If I have many posts that belong to a particular user, is it better to do a parent/child relationship or denormalize the data by putting the user in every post document.
In my use-case, the user is regularly being updated, and may have thousands of posts.
I would need to update_by_query all posts that have that user in order to keep the user data accurate.
I would potentially need to update a million or more documents whenever we process new posts (thousands of users with thousands of posts).
With my situation, would it be better to use the join datatype and take a hit on query performance?
Thanks for your help.
If you are updating the users infrequently, updating a million documents per day will not necessarily take a lot of time or resources from the cluster. Doing this denormalization typically leads to simpler queries and better performance. If you are updating users more frequently the balance may change. I do not think anyone but you can determine what the balance is for your particular use case.

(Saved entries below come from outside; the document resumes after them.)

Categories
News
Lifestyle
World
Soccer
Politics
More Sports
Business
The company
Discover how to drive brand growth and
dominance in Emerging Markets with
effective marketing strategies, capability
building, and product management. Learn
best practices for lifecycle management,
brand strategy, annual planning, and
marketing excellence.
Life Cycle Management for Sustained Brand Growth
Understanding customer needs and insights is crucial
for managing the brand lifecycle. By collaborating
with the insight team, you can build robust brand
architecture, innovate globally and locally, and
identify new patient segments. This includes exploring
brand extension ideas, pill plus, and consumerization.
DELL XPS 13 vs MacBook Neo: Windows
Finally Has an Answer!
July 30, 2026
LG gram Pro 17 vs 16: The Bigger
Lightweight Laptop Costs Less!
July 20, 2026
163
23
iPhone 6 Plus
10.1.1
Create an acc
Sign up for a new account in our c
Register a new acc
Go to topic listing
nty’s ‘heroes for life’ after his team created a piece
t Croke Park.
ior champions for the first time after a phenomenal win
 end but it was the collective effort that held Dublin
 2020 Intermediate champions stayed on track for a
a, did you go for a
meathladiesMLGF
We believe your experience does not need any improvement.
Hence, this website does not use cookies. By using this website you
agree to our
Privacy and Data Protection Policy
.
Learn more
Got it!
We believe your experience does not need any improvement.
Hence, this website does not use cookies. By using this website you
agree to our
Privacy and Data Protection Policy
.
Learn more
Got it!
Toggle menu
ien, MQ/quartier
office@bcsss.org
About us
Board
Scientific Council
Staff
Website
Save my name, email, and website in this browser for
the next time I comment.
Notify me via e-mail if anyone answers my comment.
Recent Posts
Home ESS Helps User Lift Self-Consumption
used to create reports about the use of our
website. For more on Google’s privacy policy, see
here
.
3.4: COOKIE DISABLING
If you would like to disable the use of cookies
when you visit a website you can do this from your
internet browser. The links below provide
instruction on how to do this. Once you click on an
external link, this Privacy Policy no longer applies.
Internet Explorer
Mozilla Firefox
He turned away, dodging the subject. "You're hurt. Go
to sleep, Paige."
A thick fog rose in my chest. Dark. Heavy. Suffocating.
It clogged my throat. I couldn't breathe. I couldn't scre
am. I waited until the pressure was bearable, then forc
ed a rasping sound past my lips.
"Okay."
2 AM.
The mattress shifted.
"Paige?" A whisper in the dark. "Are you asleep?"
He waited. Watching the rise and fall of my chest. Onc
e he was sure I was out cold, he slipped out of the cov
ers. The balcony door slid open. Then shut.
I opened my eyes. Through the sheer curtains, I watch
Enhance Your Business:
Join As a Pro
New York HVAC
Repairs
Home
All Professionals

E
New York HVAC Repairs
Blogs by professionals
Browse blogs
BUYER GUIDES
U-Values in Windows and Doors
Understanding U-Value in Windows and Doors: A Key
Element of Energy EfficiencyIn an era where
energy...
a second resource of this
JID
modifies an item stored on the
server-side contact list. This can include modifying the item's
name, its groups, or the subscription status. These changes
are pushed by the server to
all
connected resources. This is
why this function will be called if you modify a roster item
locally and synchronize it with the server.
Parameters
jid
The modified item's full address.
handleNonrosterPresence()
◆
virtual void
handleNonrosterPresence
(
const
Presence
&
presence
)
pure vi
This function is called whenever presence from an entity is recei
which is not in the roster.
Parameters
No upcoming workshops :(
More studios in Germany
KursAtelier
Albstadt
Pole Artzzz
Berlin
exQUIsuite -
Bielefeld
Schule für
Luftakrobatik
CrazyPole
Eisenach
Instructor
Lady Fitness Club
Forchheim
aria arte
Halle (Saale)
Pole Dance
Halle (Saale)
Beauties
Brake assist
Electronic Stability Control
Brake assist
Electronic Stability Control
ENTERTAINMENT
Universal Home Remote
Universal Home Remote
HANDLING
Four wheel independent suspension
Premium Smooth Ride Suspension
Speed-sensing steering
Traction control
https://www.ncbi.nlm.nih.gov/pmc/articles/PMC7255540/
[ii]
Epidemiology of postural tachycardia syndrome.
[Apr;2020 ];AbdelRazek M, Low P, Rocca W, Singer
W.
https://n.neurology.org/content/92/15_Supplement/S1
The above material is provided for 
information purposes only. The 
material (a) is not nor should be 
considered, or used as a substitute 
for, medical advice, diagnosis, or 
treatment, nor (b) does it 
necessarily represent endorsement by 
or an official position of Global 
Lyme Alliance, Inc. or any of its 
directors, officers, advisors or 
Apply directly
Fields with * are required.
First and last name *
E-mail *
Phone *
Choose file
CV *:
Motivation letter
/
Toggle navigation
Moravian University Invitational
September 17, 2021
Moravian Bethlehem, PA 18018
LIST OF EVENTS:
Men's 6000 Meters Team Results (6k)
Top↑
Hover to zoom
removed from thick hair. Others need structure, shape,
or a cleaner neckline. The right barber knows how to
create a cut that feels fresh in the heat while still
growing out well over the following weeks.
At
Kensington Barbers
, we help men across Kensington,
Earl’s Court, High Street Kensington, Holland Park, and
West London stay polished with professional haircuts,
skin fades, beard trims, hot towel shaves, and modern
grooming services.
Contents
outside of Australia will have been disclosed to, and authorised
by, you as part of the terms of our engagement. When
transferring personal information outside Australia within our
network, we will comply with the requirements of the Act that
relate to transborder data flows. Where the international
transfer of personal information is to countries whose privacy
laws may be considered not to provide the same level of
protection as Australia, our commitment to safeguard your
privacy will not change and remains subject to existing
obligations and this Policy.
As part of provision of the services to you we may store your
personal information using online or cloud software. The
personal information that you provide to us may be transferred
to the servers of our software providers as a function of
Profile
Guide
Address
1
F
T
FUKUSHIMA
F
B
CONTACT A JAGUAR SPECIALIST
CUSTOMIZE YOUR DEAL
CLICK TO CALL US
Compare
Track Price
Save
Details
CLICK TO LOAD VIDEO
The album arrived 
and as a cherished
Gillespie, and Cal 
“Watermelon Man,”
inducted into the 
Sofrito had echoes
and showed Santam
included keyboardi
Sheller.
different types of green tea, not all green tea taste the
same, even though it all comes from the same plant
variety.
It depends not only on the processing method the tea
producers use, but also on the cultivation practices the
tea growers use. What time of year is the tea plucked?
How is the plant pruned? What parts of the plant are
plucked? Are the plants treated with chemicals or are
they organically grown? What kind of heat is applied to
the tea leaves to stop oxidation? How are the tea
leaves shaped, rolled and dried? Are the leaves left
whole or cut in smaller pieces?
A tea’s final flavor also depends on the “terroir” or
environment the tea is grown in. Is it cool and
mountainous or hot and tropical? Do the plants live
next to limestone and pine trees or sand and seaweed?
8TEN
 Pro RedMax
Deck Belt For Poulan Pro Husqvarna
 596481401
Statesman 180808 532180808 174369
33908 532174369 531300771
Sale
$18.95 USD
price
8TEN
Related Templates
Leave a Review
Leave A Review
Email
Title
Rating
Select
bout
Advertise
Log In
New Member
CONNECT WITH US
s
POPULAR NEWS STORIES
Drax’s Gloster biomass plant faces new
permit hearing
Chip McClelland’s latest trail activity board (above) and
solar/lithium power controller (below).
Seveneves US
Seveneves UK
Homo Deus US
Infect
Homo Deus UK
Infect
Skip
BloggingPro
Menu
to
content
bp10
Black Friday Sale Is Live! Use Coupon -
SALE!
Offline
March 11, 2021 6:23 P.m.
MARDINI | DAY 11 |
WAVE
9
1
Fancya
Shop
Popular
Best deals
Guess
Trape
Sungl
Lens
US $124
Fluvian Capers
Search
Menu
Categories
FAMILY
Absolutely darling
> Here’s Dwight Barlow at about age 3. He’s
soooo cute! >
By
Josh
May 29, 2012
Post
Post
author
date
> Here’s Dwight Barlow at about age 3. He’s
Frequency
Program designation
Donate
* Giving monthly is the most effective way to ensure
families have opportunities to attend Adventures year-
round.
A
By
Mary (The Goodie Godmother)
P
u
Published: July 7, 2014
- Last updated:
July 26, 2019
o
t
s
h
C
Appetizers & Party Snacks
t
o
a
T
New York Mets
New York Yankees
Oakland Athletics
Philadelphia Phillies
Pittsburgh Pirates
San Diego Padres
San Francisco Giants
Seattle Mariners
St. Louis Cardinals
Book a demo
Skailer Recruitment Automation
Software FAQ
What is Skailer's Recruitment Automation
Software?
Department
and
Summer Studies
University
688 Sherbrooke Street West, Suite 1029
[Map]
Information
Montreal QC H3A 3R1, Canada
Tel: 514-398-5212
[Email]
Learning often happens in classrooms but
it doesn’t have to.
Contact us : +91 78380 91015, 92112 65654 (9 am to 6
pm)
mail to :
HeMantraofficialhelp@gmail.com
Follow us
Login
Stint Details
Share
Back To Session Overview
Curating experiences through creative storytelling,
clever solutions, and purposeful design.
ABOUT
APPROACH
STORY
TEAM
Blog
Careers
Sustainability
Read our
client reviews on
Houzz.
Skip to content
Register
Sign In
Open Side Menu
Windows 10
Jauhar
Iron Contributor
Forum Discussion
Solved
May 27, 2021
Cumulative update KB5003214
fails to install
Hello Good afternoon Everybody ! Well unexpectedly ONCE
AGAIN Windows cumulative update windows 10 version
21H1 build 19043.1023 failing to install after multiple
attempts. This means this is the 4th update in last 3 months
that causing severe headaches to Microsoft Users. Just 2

The updates happen by a scheduled job, so I could be updating a million users every 10min or so.
parent/child is preferred since I would be able to query for a single parent that matches many child conditions. For example, must [post.type = "tech", post.type = "finance"], to find the profile with both. In the denormalized example this won't match. We have a UI in front of a query builder that enforces some of these scenarios, and searching becomes difficult with denormalized documents.
If you have experience with parent/child joins, how much of a hit performance-wise should I expect?
I can see that the documentation warns against it, but I feel like my use case calls for it.
This topic was automatically closed 28 days after the last reply. New replies are no longer allowed.